>>>

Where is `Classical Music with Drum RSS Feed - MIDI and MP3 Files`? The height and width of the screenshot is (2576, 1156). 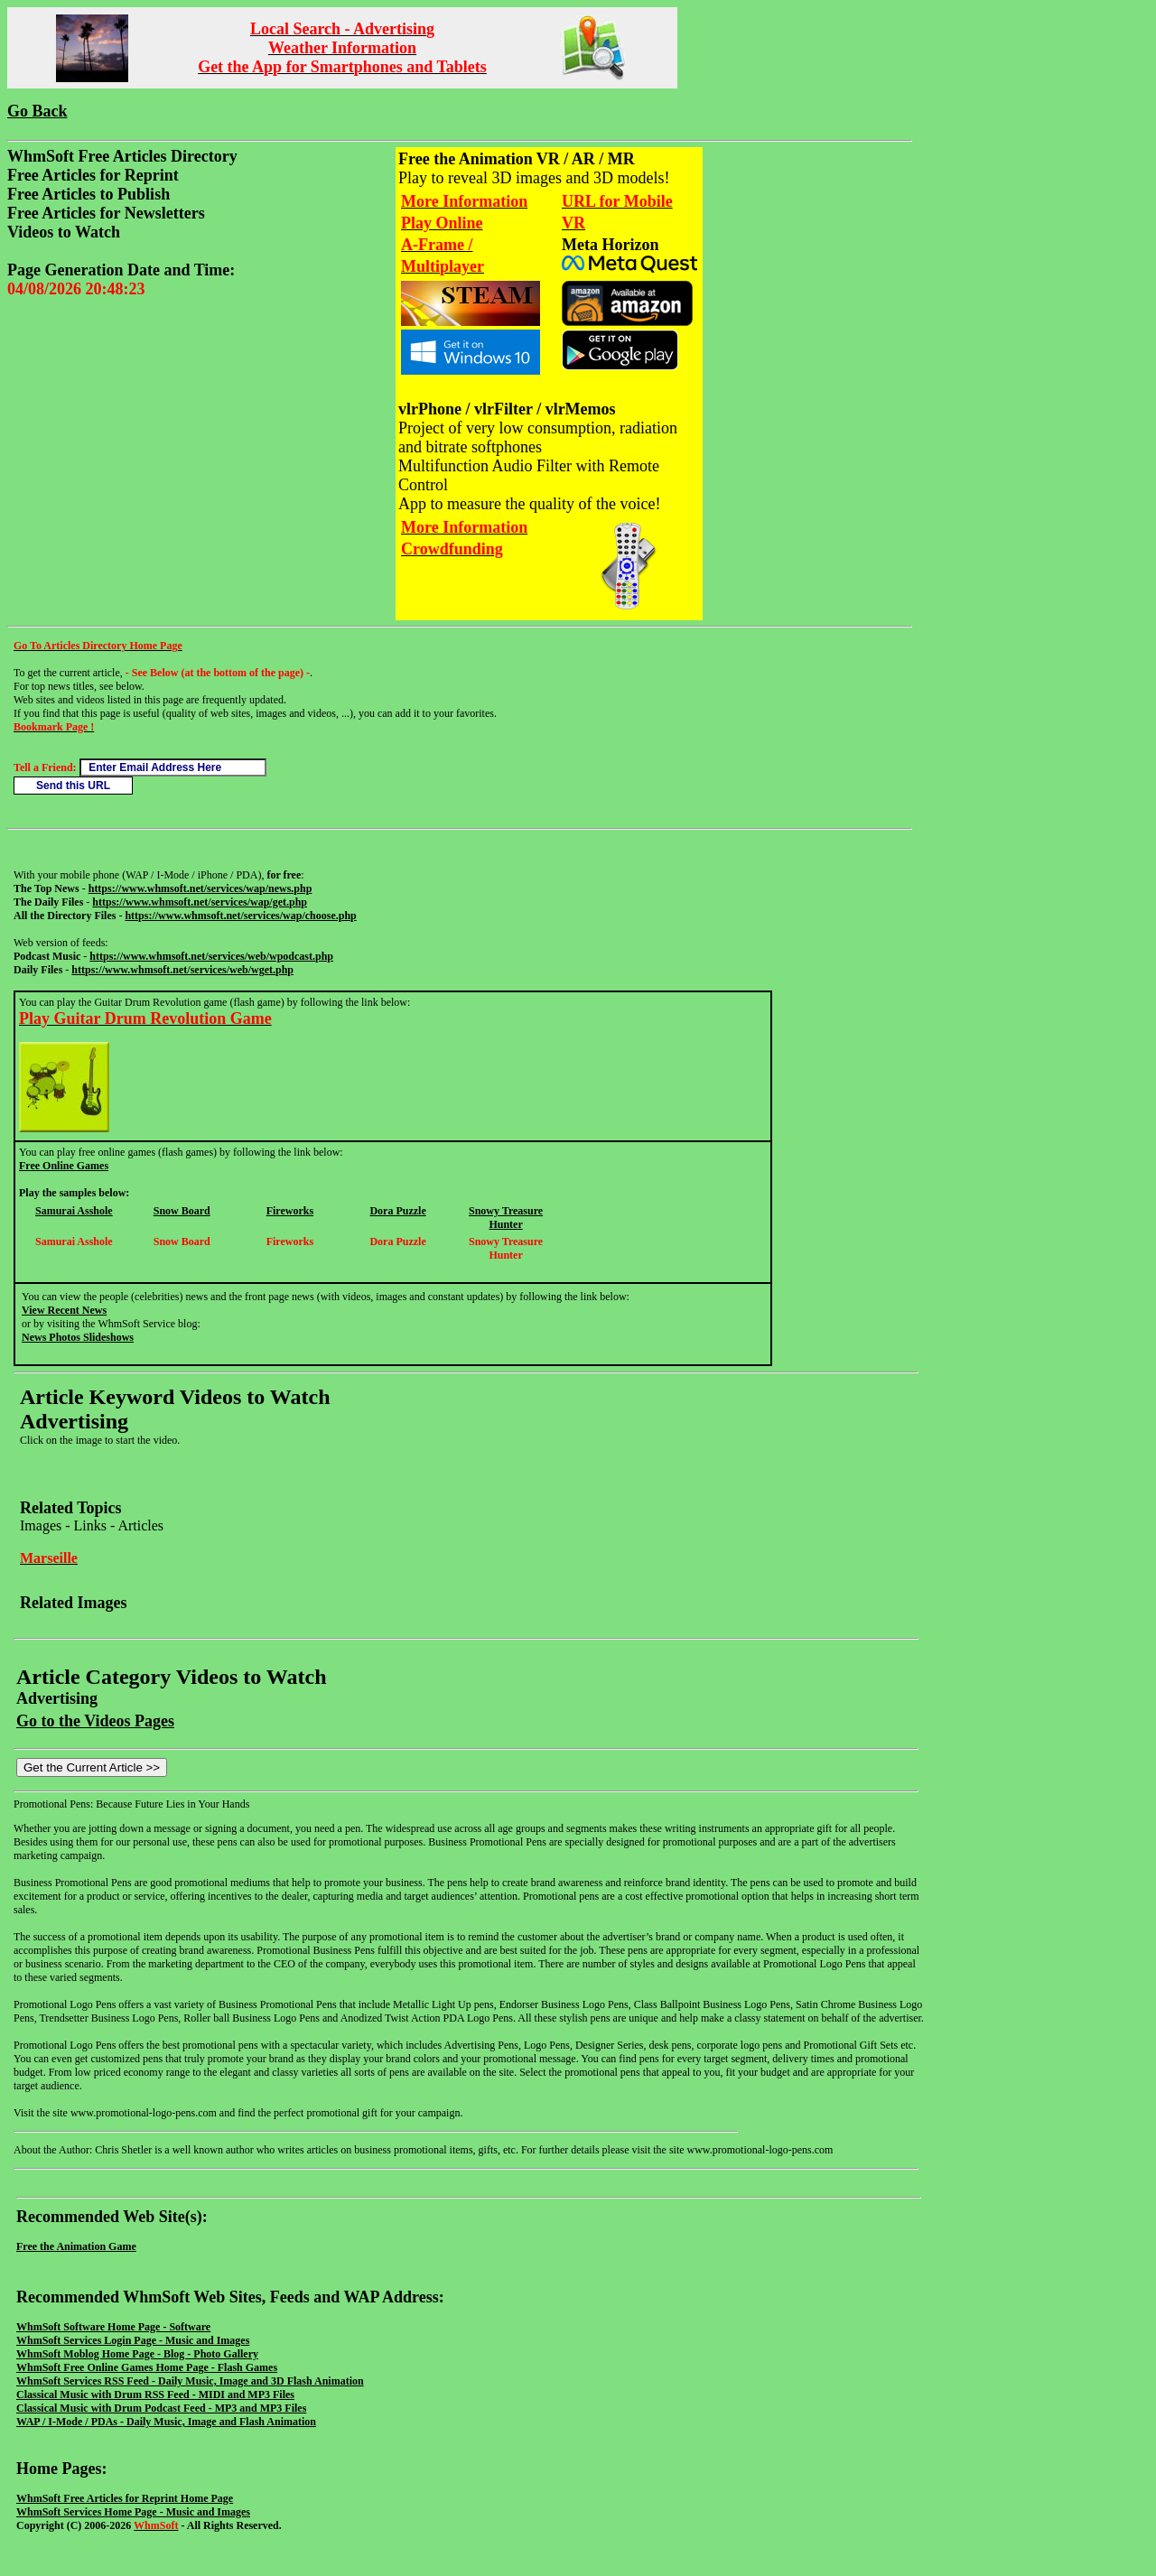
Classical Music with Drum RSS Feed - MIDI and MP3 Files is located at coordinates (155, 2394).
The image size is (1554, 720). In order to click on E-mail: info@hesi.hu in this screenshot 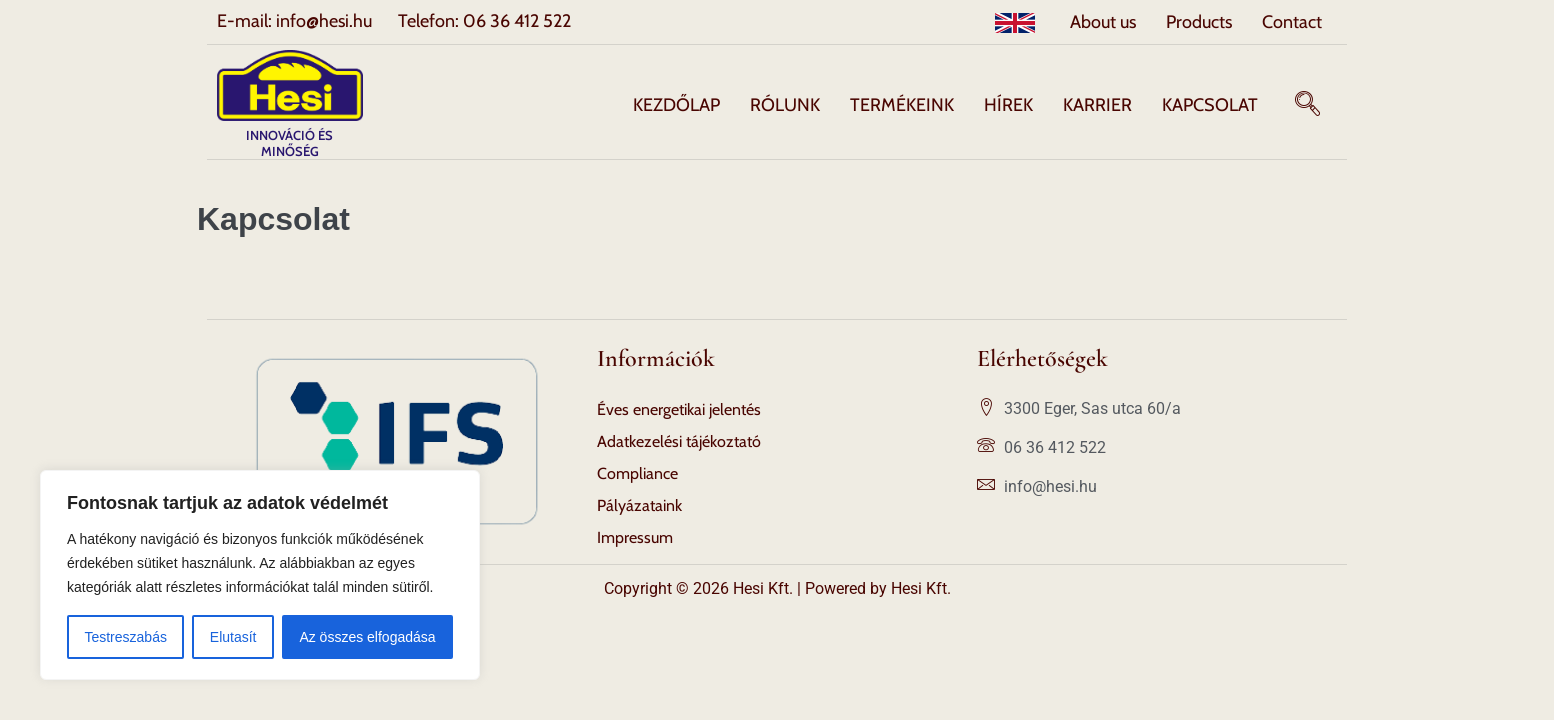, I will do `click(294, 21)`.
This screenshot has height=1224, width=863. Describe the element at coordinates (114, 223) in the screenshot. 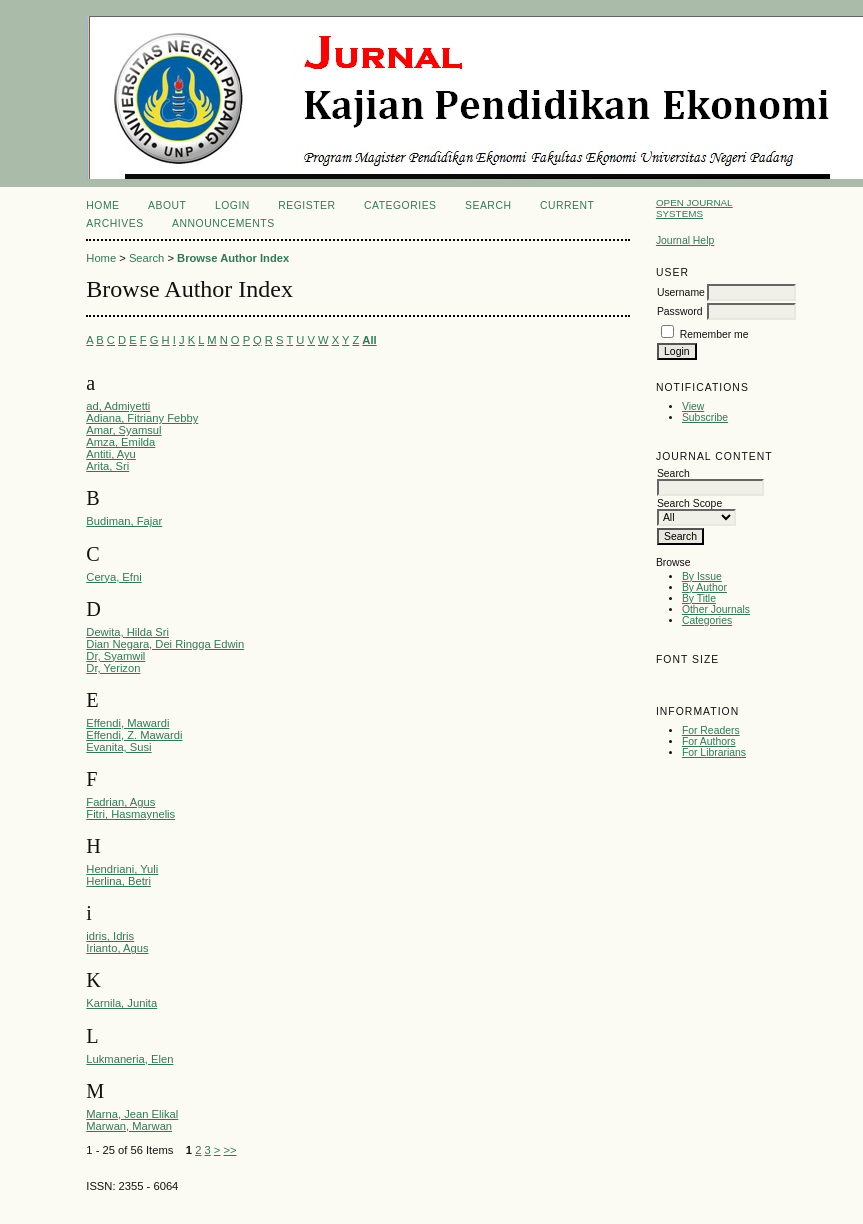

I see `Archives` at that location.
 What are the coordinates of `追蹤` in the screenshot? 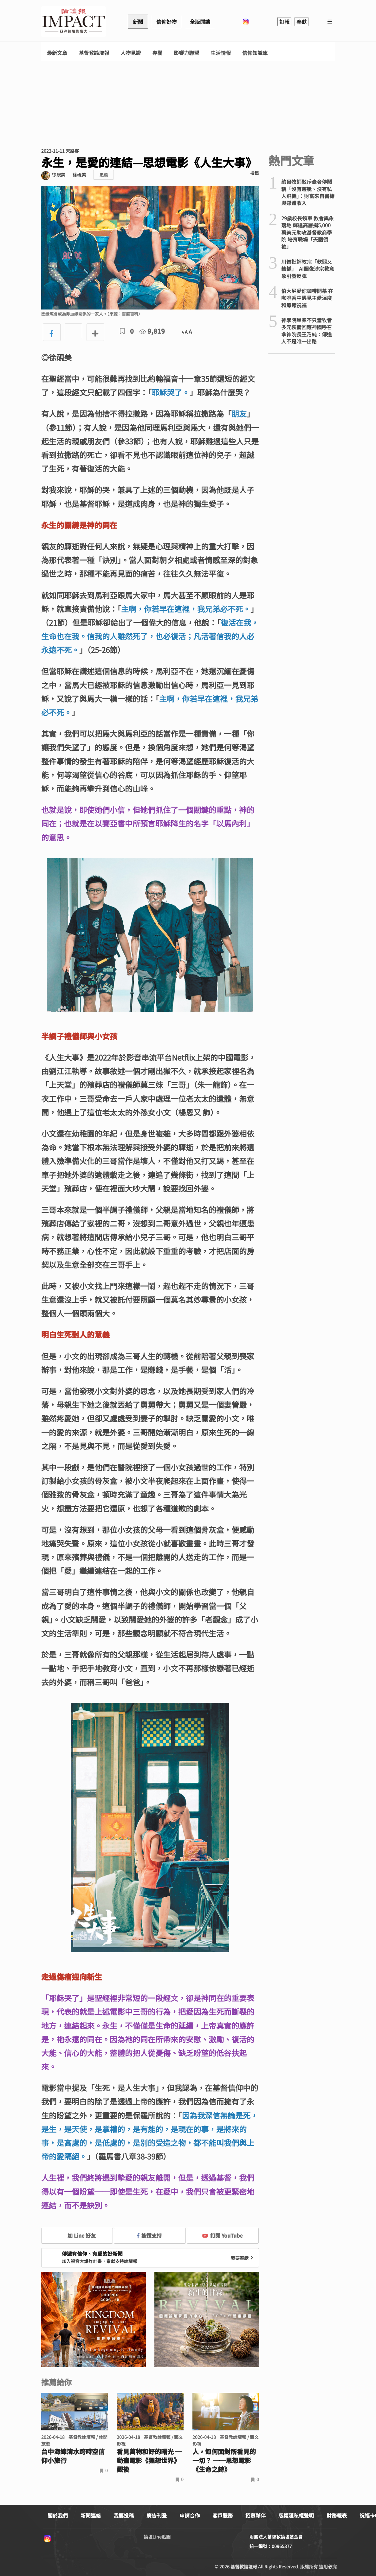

<<<

Each line from the one containing "This screenshot has" through the last line of the entries above is to be extracted exactly. Pictures are not part of the copy.

= WRITTEN ANSWER =
This screenshot has height=1224, width=863. Describe the element at coordinates (114, 223) in the screenshot. 

I see `Archives` at that location.
 What are the coordinates of `追蹤` in the screenshot? 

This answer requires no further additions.